(Dataset entries)
------------------------------------------------------------

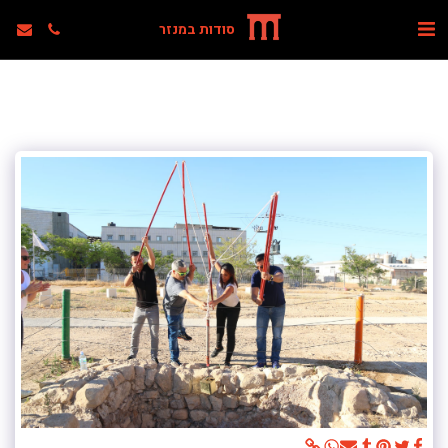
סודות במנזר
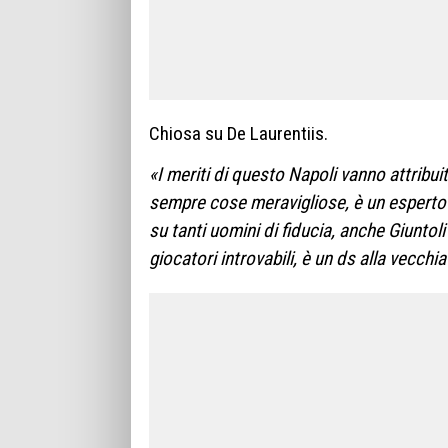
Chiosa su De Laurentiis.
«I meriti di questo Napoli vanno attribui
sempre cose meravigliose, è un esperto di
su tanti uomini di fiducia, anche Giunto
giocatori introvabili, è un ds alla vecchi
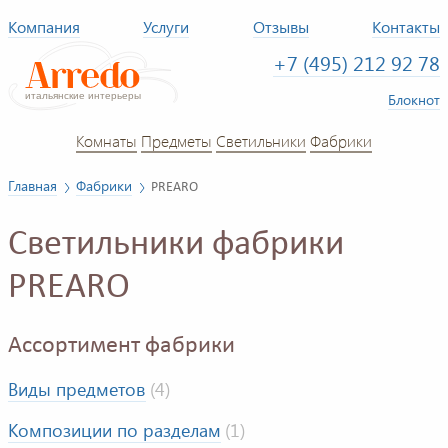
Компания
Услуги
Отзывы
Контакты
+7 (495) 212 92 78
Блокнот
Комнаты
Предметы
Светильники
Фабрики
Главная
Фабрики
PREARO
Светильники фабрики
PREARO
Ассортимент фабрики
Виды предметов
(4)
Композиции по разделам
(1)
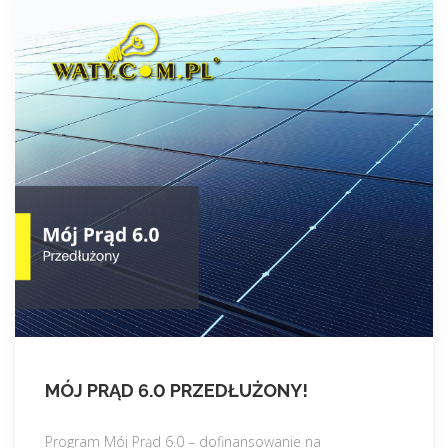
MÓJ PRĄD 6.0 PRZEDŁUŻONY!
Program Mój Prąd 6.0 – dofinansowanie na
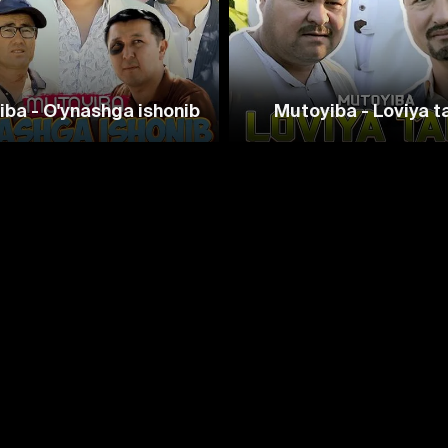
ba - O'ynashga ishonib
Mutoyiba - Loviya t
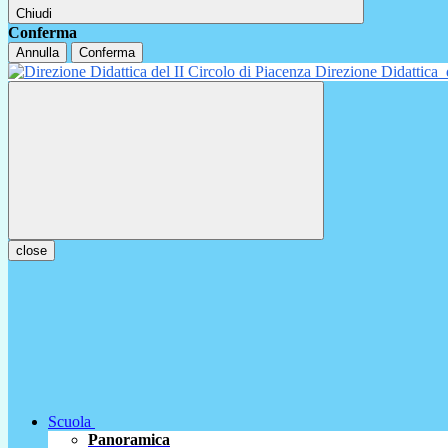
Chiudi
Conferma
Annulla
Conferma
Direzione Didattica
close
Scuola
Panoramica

------------------------------------------------------------

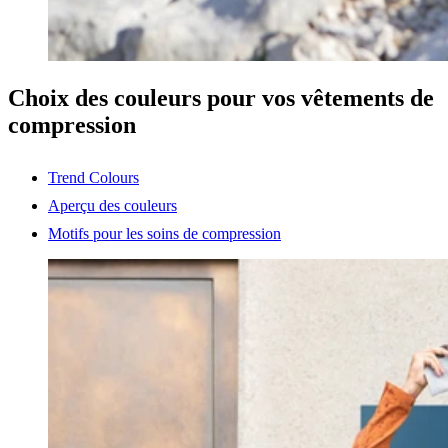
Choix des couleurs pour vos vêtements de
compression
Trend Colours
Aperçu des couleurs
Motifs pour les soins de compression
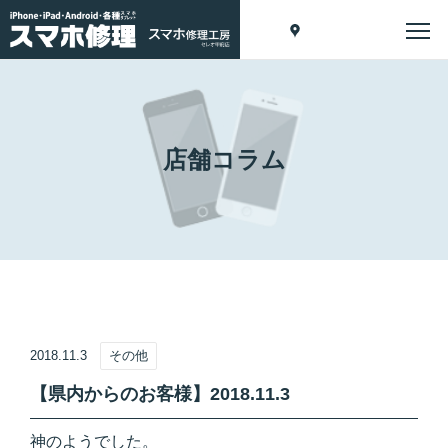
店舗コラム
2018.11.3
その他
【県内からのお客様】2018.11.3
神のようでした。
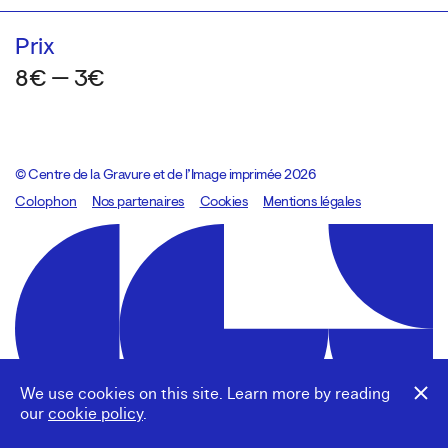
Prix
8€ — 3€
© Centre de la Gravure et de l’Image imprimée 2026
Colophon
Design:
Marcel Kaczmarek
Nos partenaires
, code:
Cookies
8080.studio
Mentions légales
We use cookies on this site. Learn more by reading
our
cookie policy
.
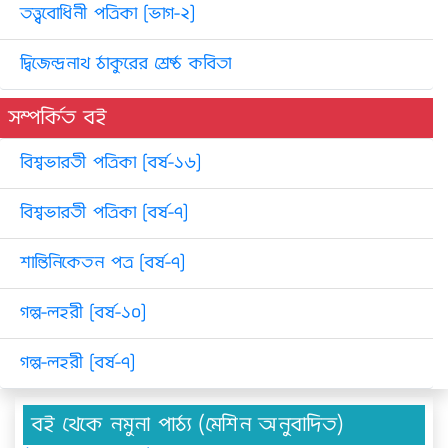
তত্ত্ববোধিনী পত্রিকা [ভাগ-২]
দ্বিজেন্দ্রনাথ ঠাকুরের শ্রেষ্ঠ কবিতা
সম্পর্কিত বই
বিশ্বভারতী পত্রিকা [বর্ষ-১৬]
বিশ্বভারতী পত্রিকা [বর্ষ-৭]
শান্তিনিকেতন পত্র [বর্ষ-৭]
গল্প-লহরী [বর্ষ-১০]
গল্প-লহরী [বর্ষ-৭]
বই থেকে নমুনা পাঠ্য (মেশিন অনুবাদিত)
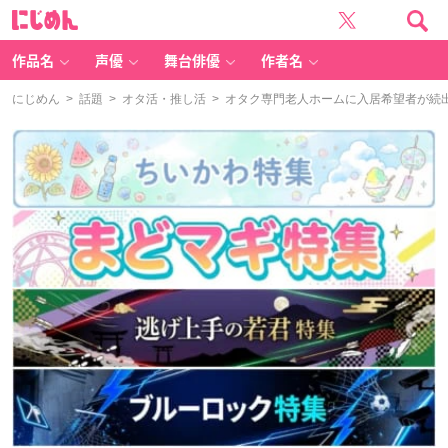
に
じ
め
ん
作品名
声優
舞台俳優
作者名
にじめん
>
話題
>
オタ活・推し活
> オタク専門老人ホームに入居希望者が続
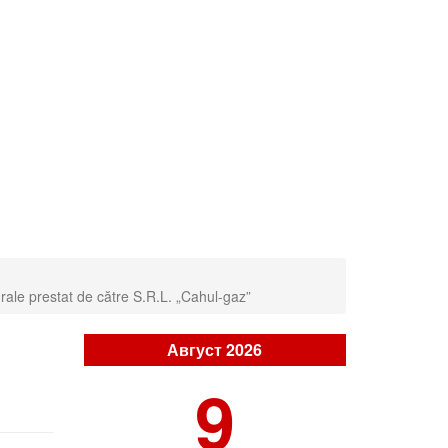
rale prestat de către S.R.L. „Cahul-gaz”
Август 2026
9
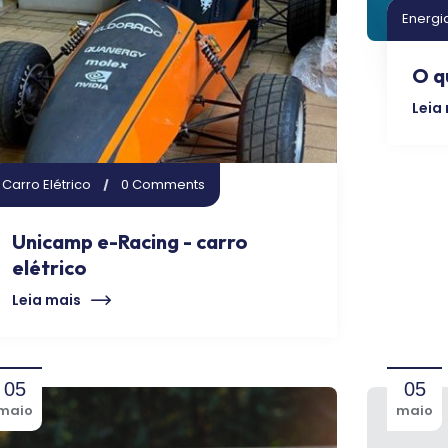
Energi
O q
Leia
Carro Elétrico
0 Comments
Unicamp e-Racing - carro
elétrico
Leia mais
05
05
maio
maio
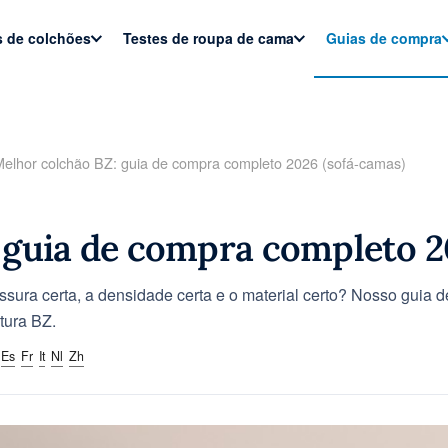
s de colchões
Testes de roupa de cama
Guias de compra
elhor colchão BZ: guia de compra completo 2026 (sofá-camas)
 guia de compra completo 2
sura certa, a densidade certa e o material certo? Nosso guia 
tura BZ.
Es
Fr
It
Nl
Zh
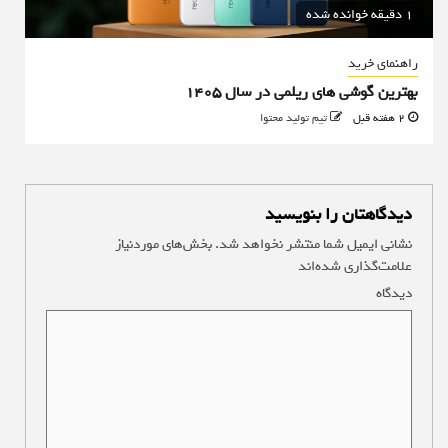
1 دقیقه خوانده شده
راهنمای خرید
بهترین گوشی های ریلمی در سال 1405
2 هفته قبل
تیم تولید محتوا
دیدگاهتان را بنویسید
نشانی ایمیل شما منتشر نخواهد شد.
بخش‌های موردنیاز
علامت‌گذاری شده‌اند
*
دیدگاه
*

------------------------------------------------------------

Out of the records above, please copy exactly the lines from the line with "elhor colchão BZ: guia" up to and including the line with "نشانی ایمیل شما منتشر نخواهد شد.", minus the pictures.

▸ **Your response**:
elhor colchão BZ: guia de compra completo 2026 (sofá-camas)
 guia de compra completo 2
sura certa, a densidade certa e o material certo? Nosso guia 
tura BZ.
Es
Fr
It
Nl
Zh
1 دقیقه خوانده شده
راهنمای خرید
بهترین گوشی های ریلمی در سال 1405
2 هفته قبل
تیم تولید محتوا
دیدگاهتان را بنویسید
نشانی ایمیل شما منتشر نخواهد شد.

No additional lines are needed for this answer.